* Problem description:
Begin at the line below that contains "See the attached". Repeat it and all remaining lines of the records exactly.

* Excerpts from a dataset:
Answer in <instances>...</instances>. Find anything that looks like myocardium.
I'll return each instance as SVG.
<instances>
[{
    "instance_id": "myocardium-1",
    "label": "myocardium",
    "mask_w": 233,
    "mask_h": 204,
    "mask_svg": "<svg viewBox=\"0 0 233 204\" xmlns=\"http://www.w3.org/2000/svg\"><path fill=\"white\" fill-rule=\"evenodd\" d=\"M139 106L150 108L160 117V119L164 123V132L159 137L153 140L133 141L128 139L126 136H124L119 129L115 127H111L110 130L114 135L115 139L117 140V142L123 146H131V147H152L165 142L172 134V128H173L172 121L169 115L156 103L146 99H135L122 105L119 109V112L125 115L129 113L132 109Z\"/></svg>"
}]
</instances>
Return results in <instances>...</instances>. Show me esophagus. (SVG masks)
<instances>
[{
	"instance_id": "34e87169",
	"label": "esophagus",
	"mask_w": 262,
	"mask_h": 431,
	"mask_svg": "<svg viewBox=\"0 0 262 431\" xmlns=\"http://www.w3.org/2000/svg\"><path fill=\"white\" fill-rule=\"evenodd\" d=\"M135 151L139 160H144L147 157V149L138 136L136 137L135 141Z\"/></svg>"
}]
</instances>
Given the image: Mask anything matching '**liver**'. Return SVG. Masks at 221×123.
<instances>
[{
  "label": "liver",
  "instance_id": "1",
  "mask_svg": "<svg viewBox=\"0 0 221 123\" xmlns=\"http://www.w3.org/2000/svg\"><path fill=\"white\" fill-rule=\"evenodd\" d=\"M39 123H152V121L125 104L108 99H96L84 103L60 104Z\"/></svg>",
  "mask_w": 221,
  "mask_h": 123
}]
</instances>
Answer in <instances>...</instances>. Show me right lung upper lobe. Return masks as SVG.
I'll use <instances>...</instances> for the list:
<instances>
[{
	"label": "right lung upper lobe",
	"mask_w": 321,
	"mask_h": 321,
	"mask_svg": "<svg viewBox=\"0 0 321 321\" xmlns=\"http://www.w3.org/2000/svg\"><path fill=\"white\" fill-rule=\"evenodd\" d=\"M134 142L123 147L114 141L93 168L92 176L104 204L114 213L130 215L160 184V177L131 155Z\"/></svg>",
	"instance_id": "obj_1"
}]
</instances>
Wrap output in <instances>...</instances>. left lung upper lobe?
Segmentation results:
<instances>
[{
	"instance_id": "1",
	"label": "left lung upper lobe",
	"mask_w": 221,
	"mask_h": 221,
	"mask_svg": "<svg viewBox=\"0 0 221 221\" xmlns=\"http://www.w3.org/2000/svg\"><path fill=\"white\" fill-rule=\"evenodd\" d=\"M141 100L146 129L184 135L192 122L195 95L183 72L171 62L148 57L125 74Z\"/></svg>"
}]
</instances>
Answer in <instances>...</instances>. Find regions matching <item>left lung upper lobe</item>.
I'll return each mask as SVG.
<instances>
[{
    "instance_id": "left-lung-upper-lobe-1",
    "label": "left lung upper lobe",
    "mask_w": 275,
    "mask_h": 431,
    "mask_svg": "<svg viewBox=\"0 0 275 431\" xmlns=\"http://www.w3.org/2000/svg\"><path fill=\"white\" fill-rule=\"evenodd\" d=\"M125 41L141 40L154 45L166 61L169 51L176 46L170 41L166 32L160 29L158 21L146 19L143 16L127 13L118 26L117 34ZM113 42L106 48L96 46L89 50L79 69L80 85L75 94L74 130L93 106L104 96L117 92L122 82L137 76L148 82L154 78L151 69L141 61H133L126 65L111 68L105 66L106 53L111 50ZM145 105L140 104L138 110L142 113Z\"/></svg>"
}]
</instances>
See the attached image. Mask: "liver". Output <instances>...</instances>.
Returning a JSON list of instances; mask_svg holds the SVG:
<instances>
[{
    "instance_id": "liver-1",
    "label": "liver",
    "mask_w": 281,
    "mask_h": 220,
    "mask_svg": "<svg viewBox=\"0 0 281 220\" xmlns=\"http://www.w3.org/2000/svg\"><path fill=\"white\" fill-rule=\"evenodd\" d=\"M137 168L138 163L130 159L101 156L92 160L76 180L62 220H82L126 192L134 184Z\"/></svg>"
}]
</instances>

* Task response:
See the attached image. Mask: "liver". Output <instances>...</instances>.
Returning a JSON list of instances; mask_svg holds the SVG:
<instances>
[{
    "instance_id": "liver-1",
    "label": "liver",
    "mask_w": 281,
    "mask_h": 220,
    "mask_svg": "<svg viewBox=\"0 0 281 220\" xmlns=\"http://www.w3.org/2000/svg\"><path fill=\"white\" fill-rule=\"evenodd\" d=\"M137 168L138 163L130 159L101 156L92 160L76 180L62 220H82L126 192L134 184Z\"/></svg>"
}]
</instances>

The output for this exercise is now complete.